If you are interested in sponsoring GovHack 2016 please get in touch. We’ll be putting a call out for volunteers for local events in early 2016 and if you are interested in joining the national team, please let us know!

2015 Overview

GovHack is a volunteer run international competition and community development event, which brings together technology creatives and innovators from the private, public and government sectors with government data to explore and discover new ways to help create a better society. In 46 hours hackers form teams, identify problems to solve, build working prototypes, publish their code as open source, and make a short video showing what they did and why. Projects can include web, mobile or augmented reality applications, data visualisations, new analysis or even 3D printed ways to understand data and patterns.

Key benefits of GovHack include community building, skills and capability development, and exploring how cross sector collaboration is critical for innovation by getting government in the room with civic hackers from industry, academia and the general public. But the main reason people participate in GovHack is because our community loves to learn, share and make awesome stuff.

GovHack is about hacking in the positive sense, civic hacking for a better world.

Over the years GovHack has inspired governments across Australia to improve how they deliver their data, to make it easier to understand how governments use their revenues, and to focus more attention on delivering citizen centric services. More importantly, it has provided a sandbox to engage with  the community and private sector to develop skills, capability and a new way of working across the community.

In 2015 the GovHack competition weekend was held from July 3-5, followed by weeks of intense judging, and the GovHack Red Carpet Awards at the Powerhouse Museum on September 5 with civic hackers, sponsors, VIPs and media all celebrating the awesome creativity of our community.

Beyond the numbers, we had a some of the most innovative project submissions so far including prototypes to map commuter density on trains, policy assessments of gender inequality in pay gaps, and of course new ways to make democracy engaging through games, analysis and data visualisation.

2015 by the numbers

It was a year of firsts, most significantly with New Zealand joining the party. GovHack has grown year on year since becoming a community driven initiative in 2012, with 2015 culminating across 31 locations and over 2200 competitors and observers in two nations. We had our biggest supporter base to date, and the most project submissions as well.

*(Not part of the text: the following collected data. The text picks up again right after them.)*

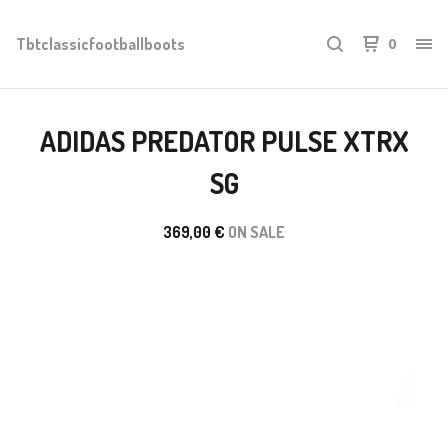
Tbtclassicfootballboots
0
ADIDAS PREDATOR PULSE XTRX
SG
369,00
€
ON SALE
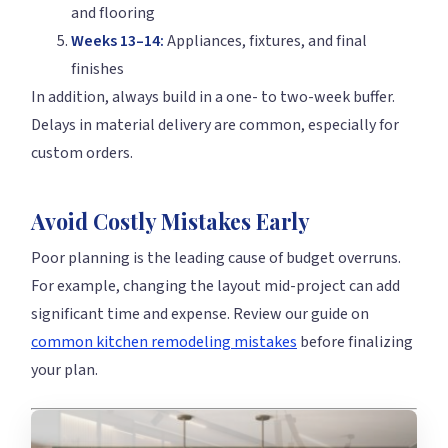
and flooring
Weeks 13–14:
Appliances, fixtures, and final
finishes
In addition, always build in a one- to two-week buffer.
Delays in material delivery are common, especially for
custom orders.
Avoid Costly Mistakes Early
Poor planning is the leading cause of budget overruns.
For example, changing the layout mid-project can add
significant time and expense. Review our guide on
common kitchen remodeling mistakes
before finalizing
your plan.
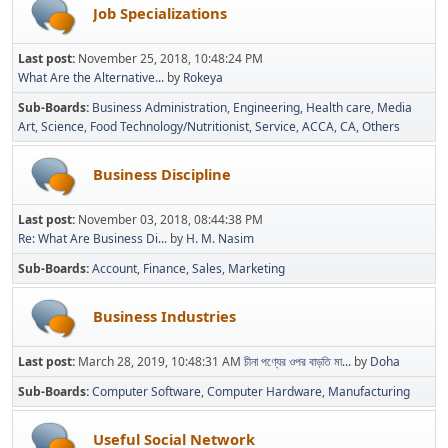
Job Specializations
Last post:
November 25, 2018, 10:48:24 PM
What Are the Alternative...
by
Rokeya
Sub-Boards
Business Administration
Engineering
Health care
Media
Art
Science
Food Technology/Nutritionist
Service
ACCA
CA
Others
Business Discipline
Last post:
November 03, 2018, 08:44:38 PM
Re: What Are Business Di...
by
H. M. Nasim
Sub-Boards
Account
Finance
Sales
Marketing
Business Industries
Last post:
March 28, 2019, 10:48:31 AM
চীনা পণ্যের ওপর বাড়তি মা...
by
Doha
Sub-Boards
Computer Software
Computer Hardware
Manufacturing
Useful Social Network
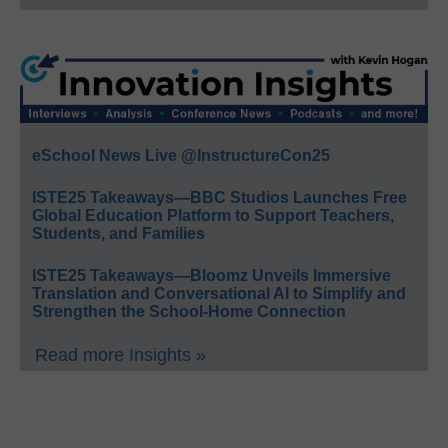
eSchool News Live @InstructureCon25
ISTE25 Takeaways—BBC Studios Launches Free
Global Education Platform to Support Teachers,
Students, and Families
ISTE25 Takeaways—Bloomz Unveils Immersive
Translation and Conversational AI to Simplify and
Strengthen the School-Home Connection
Read more Insights »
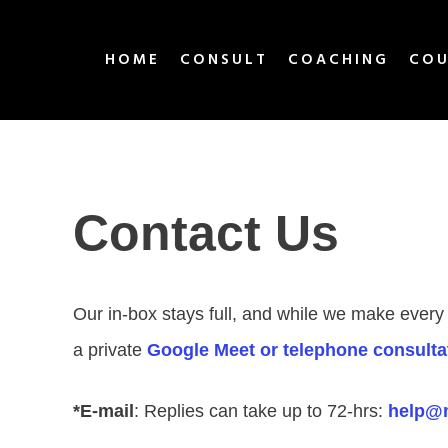
HOME
CONSULT
COACHING
COU
Contact Us
Our in-box stays full, and while we make every
a private
Google Meet or telephone consulta
*E-mail
: Replies can take up to 72-hrs:
help@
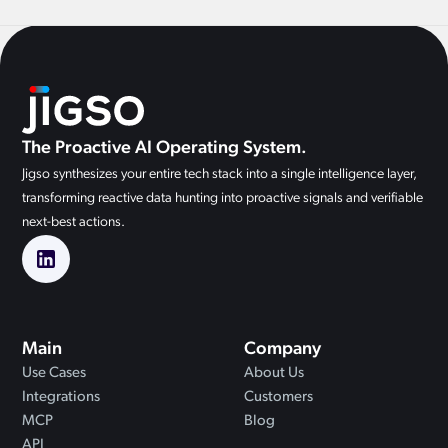
The Proactive AI Operating System.
Jigso synthesizes your entire tech stack into a single intelligence layer,
transforming reactive data hunting into proactive signals and verifiable
next-best actions.
Main
Company
Use Cases
About Us
Integrations
Customers
MCP
Blog
API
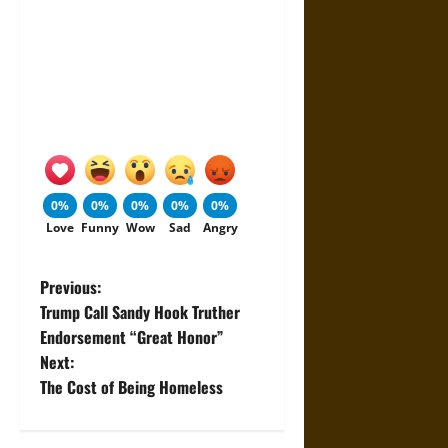
0%
0%
0%
0%
0%
Love
Funny
Wow
Sad
Angry
P
Previous:
Trump Call Sandy Hook Truther
o
Endorsement “Great Honor”
Next:
s
The Cost of Being Homeless
t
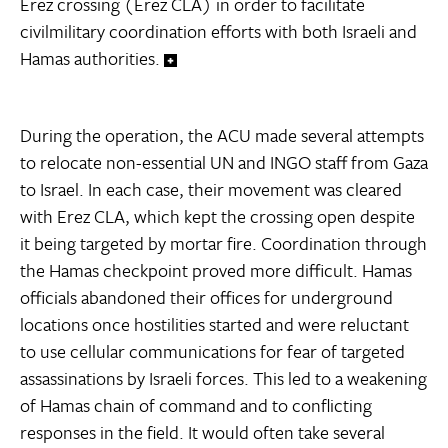
Erez crossing (Erez CLA) in order to facilitate
civilmilitary coordination efforts with both Israeli and
Hamas authorities.
During the operation, the ACU made several attempts
to relocate non-essential UN and INGO staff from Gaza
to Israel. In each case, their movement was cleared
with Erez CLA, which kept the crossing open despite
it being targeted by mortar fire. Coordination through
the Hamas checkpoint proved more difficult. Hamas
officials abandoned their offices for underground
locations once hostilities started and were reluctant
to use cellular communications for fear of targeted
assassinations by Israeli forces. This led to a weakening
of Hamas chain of command and to conflicting
responses in the field. It would often take several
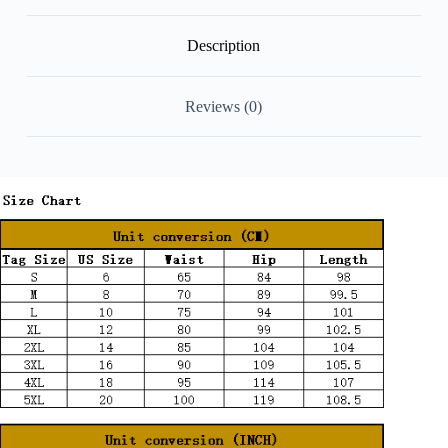
Description
Reviews (0)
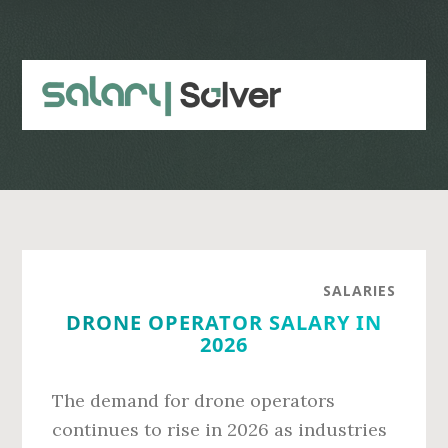
Skip
Skip
to
to
main
primary
content
sidebar
SALARIES
DRONE OPERATOR SALARY IN
2026
The demand for drone operators
continues to rise in 2026 as industries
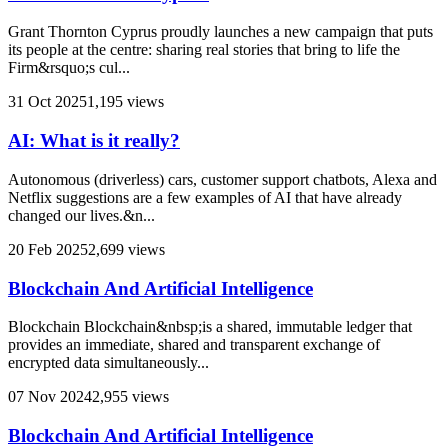
Grant Thornton Cyprus proudly launches a new campaign that puts
its people at the centre: sharing real stories that bring to life the
Firm&rsquo;s cul...
31 Oct 2025
1,195 views
AI: What is it really?
Autonomous (driverless) cars, customer support chatbots, Alexa and
Netflix suggestions are a few examples of AI that have already
changed our lives.&n...
20 Feb 2025
2,699 views
Blockchain And Artificial Intelligence
Blockchain Blockchain&nbsp;is a shared, immutable ledger that
provides an immediate, shared and transparent exchange of
encrypted data simultaneously...
07 Nov 2024
2,955 views
Blockchain And Artificial Intelligence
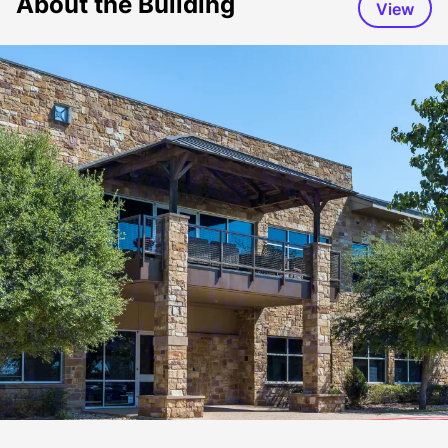
About the Building
View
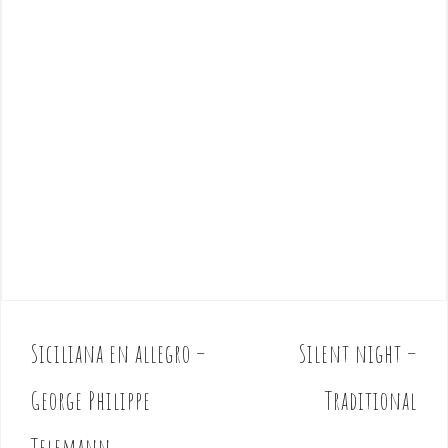
Siciliana en allegro –
Silent night –
P
o
George Philippe
Traditional
s
t
Telemann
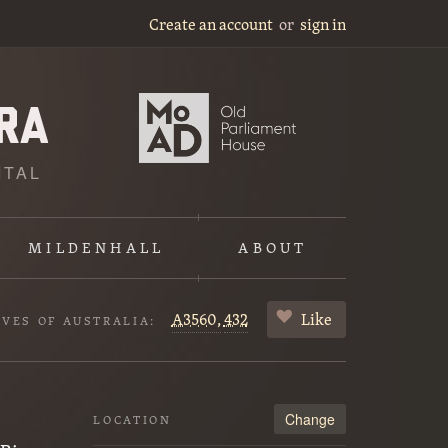
Create an account
or
sign in
ITAL
MILDENHALL
ABOUT
A3560,
432
Like
IVES OF AUSTRALIA:
Change
LOCATION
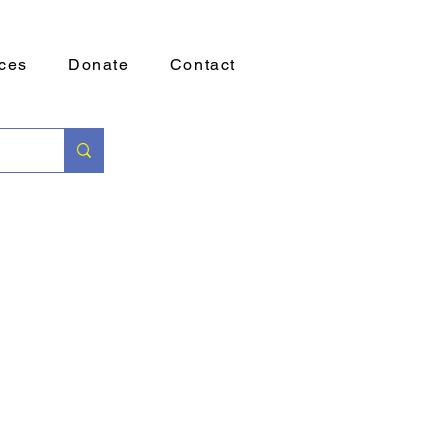
ces
Donate
Contact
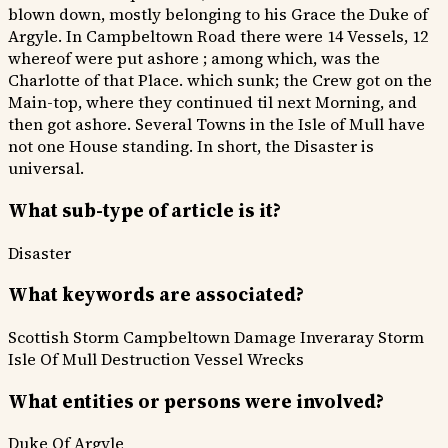
blown down, mostly belonging to his Grace the Duke of
Argyle. In Campbeltown Road there were 14 Vessels, 12
whereof were put ashore ; among which, was the
Charlotte of that Place. which sunk; the Crew got on the
Main-top, where they continued til next Morning, and
then got ashore. Several Towns in the Isle of Mull have
not one House standing. In short, the Disaster is
universal.
What sub-type of article is it?
Disaster
What keywords are associated?
Scottish Storm
Campbeltown Damage
Inveraray Storm
Isle Of Mull Destruction
Vessel Wrecks
What entities or persons were involved?
Duke Of Argyle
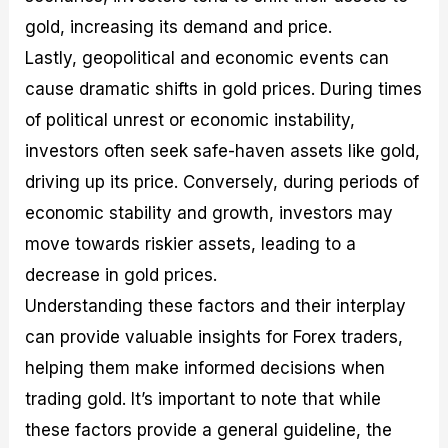
gold, increasing its demand and price.
Lastly, geopolitical and economic events can
cause dramatic shifts in gold prices. During times
of political unrest or economic instability,
investors often seek safe-haven assets like gold,
driving up its price. Conversely, during periods of
economic stability and growth, investors may
move towards riskier assets, leading to a
decrease in gold prices.
Understanding these factors and their interplay
can provide valuable insights for Forex traders,
helping them make informed decisions when
trading gold. It’s important to note that while
these factors provide a general guideline, the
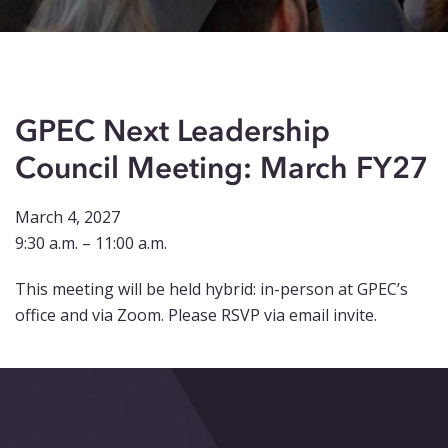
Events
Blog
Contact
GPEC Next Leadership
Council Meeting: March FY27
March 4, 2027
9:30 a.m. – 11:00 a.m.
This meeting will be held hybrid: in-person at GPEC’s
office and via Zoom. Please RSVP via email invite.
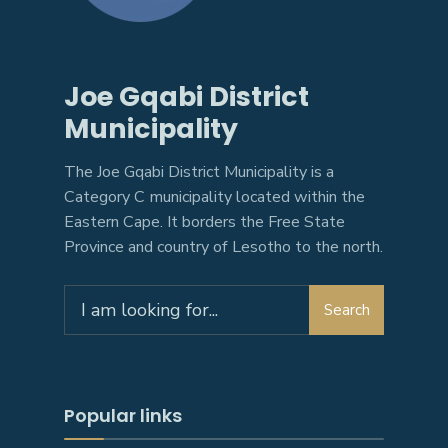
Joe Gqabi District
Municipality
The Joe Gqabi District Municipality is a
Category C municipality located within the
Eastern Cape. It borders the Free State
Province and country of Lesotho to the north.
Search
Search
for:
Popular links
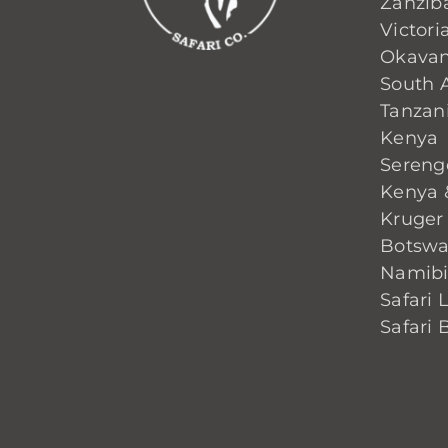
Zanzib
Victoria
Okavan
South A
Tanzan
Kenya
Sereng
Kenya 
Kruger
Botsw
Namib
Safari 
Safari 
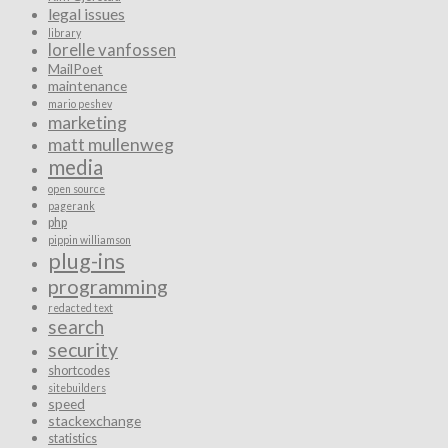
legal issues
library
lorelle vanfossen
MailPoet
maintenance
mario peshev
marketing
matt mullenweg
media
open source
pagerank
php
pippin williamson
plug-ins
programming
redacted text
search
security
shortcodes
sitebuilders
speed
stackexchange
statistics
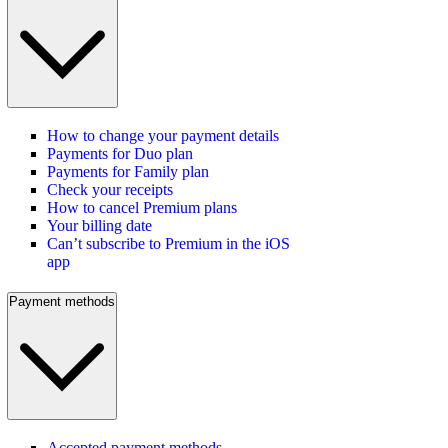
How to change your payment details
Payments for Duo plan
Payments for Family plan
Check your receipts
How to cancel Premium plans
Your billing date
Can’t subscribe to Premium in the iOS
app
Payment methods
Accepted payment methods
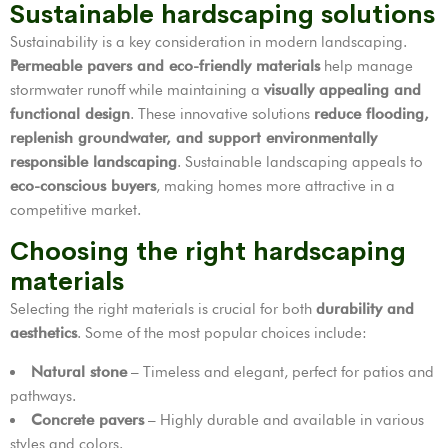
Sustainable hardscaping solutions
Sustainability is a key consideration in modern landscaping.
Permeable pavers and eco-friendly materials
help manage
stormwater runoff while maintaining a
visually appealing and
functional design
. These innovative solutions
reduce flooding,
replenish groundwater, and support environmentally
responsible landscaping
. Sustainable landscaping appeals to
eco-conscious buyers
, making homes more attractive in a
competitive market.
Choosing the right hardscaping
materials
Selecting the right materials is crucial for both
durability and
aesthetics
. Some of the most popular choices include:
Natural stone
– Timeless and elegant, perfect for patios and
pathways.
Concrete pavers
– Highly durable and available in various
styles and colors.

By the numbers GovHack 2015 had 2200 participants and observers, 31 events across 22 cities in 2 countries, 30 national government and corporate supporters, 100 local supporters for events, 270 completed projects, and over $300k in international, national and local prize funding, as well as various mentorship and co-working placement prizes. Government participation was strong with 14 Australian federal agencies, 6 State/Territory Governments, 3 New Zealand agencies and a cluster of Local Councils across Australia and New Zealand! Over the course of the weekend GovHack generated about 80,000 hours in R&D from over 2000 civic hackers focused on how to make the world a better place.

We had over 160 awesome volunteers who made the event what it is who brought their own unique spin to each event, and provided supportive environment filled with coffee and sustenance to help the hackers make it through the weekend.

<<photo of all local event reps at the Awards to come>>

The National GovHack team then funded 100 team representatives to go to the GovHack Red Carpet Awards in Sydney to celebrate the event and announce the winners. It was an incredible night with hackers rubbing shoulders with VIPs and sponsors, and showing off our community talent.

Over the course of a few months between GovHack and the Red Carpet Awards we had over 100 media articles and interviews around Australia and New Zealand.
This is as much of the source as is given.